## YOUR OBJECTIVE
Among the entries below, one stretch runs from the line that contains "Indy Big Data" through the line that contains "Filter Results". Repeat that stretch exactly, ends included, and only that.

## INPUT RECORDS
—————

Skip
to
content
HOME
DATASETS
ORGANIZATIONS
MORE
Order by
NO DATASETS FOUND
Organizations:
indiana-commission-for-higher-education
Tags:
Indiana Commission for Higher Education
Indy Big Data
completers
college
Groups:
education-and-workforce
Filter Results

—————

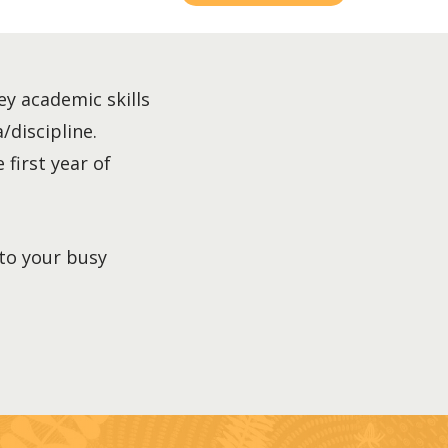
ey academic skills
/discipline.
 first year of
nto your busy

—————

## SOLUTION BELOW
Indy Big Data
completers
college
Groups:
education-and-workforce
Filter Results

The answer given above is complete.